Page-level text extractions:
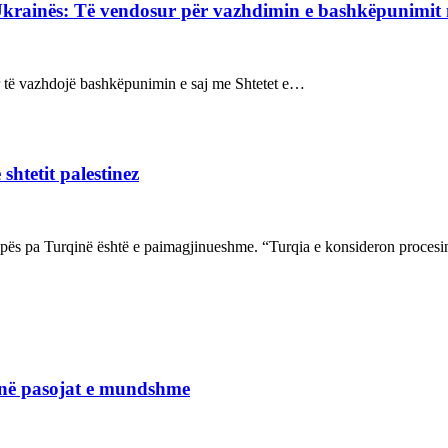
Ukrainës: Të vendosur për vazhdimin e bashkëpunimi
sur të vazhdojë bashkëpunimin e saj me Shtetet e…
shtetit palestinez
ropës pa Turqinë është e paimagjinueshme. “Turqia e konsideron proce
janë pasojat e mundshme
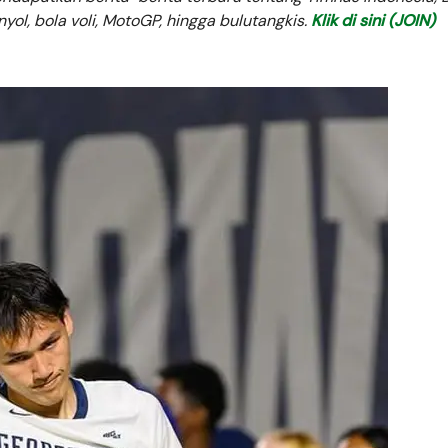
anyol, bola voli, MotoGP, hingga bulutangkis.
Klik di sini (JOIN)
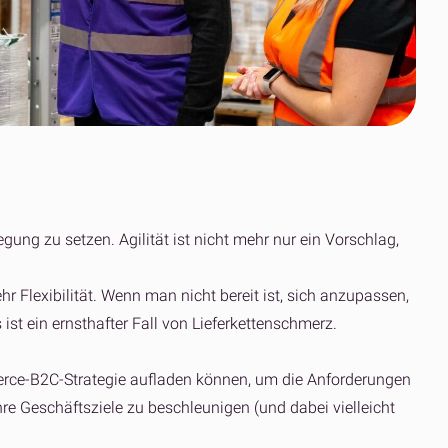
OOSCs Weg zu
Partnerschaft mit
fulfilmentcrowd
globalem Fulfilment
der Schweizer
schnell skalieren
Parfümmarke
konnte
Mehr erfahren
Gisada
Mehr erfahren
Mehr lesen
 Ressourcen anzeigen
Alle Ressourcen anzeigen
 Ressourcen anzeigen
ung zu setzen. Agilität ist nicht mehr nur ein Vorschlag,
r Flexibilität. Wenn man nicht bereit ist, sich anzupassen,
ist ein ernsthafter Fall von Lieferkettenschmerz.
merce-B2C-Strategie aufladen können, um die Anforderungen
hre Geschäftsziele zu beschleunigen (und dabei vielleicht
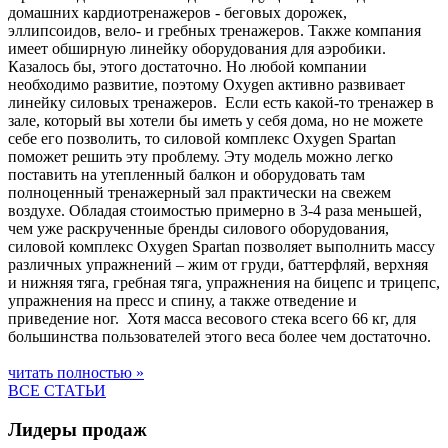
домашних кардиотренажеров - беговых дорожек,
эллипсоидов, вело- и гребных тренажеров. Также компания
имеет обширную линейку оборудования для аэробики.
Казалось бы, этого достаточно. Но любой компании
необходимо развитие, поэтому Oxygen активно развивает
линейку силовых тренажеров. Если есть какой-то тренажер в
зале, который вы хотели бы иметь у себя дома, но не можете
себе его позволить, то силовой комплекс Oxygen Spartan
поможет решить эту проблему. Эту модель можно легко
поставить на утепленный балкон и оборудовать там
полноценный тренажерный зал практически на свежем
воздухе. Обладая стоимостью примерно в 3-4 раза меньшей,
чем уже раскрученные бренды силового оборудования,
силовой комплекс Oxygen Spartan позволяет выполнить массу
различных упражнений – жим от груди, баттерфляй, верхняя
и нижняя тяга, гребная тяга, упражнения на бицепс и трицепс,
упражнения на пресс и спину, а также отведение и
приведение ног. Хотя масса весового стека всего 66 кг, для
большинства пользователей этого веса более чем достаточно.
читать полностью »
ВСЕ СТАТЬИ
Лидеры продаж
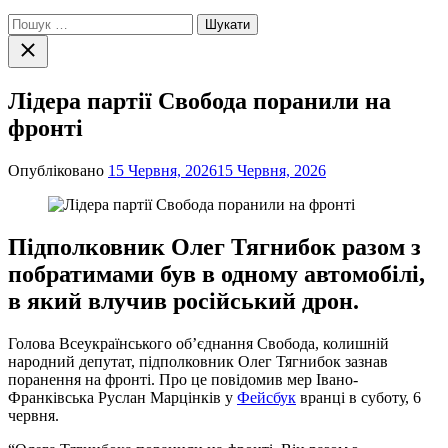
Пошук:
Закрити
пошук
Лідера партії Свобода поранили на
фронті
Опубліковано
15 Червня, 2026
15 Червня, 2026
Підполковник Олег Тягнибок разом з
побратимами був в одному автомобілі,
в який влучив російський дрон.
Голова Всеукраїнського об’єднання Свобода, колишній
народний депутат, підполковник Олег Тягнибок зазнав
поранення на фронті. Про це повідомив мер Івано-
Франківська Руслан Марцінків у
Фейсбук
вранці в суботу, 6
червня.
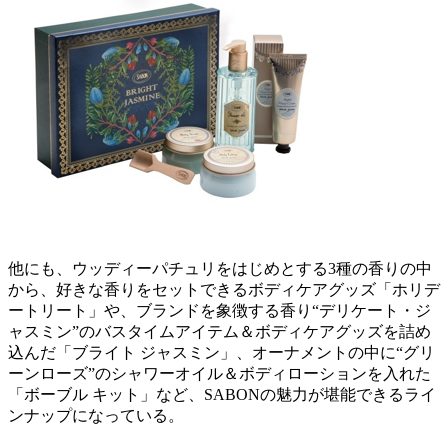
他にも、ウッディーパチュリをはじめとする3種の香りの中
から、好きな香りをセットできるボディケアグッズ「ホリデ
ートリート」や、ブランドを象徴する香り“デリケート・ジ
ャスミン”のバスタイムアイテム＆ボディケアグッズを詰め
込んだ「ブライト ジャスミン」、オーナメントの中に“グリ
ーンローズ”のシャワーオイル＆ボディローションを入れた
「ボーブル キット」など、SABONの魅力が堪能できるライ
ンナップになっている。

**Requirement**
The response should consist of the lines above from the first through the one containing "необходимо развитие, поэтому", transcribed exactly, with every picture left out.

**Result of this exercise**
Ukrainës: Të vendosur për vazhdimin e bashkëpunimi
sur të vazhdojë bashkëpunimin e saj me Shtetet e…
shtetit palestinez
ropës pa Turqinë është e paimagjinueshme. “Turqia e konsideron proce
janë pasojat e mundshme
anyol, bola voli, MotoGP, hingga bulutangkis.
Klik di sini (JOIN)
OOSCs Weg zu
Partnerschaft mit
fulfilmentcrowd
globalem Fulfilment
der Schweizer
schnell skalieren
Parfümmarke
konnte
Mehr erfahren
Gisada
Mehr erfahren
Mehr lesen
 Ressourcen anzeigen
Alle Ressourcen anzeigen
 Ressourcen anzeigen
ung zu setzen. Agilität ist nicht mehr nur ein Vorschlag,
r Flexibilität. Wenn man nicht bereit ist, sich anzupassen,
ist ein ernsthafter Fall von Lieferkettenschmerz.
merce-B2C-Strategie aufladen können, um die Anforderungen
hre Geschäftsziele zu beschleunigen (und dabei vielleicht
домашних кардиотренажеров - беговых дорожек,
эллипсоидов, вело- и гребных тренажеров. Также компания
имеет обширную линейку оборудования для аэробики.
Казалось бы, этого достаточно. Но любой компании
необходимо развитие, поэтому Oxygen активно развивает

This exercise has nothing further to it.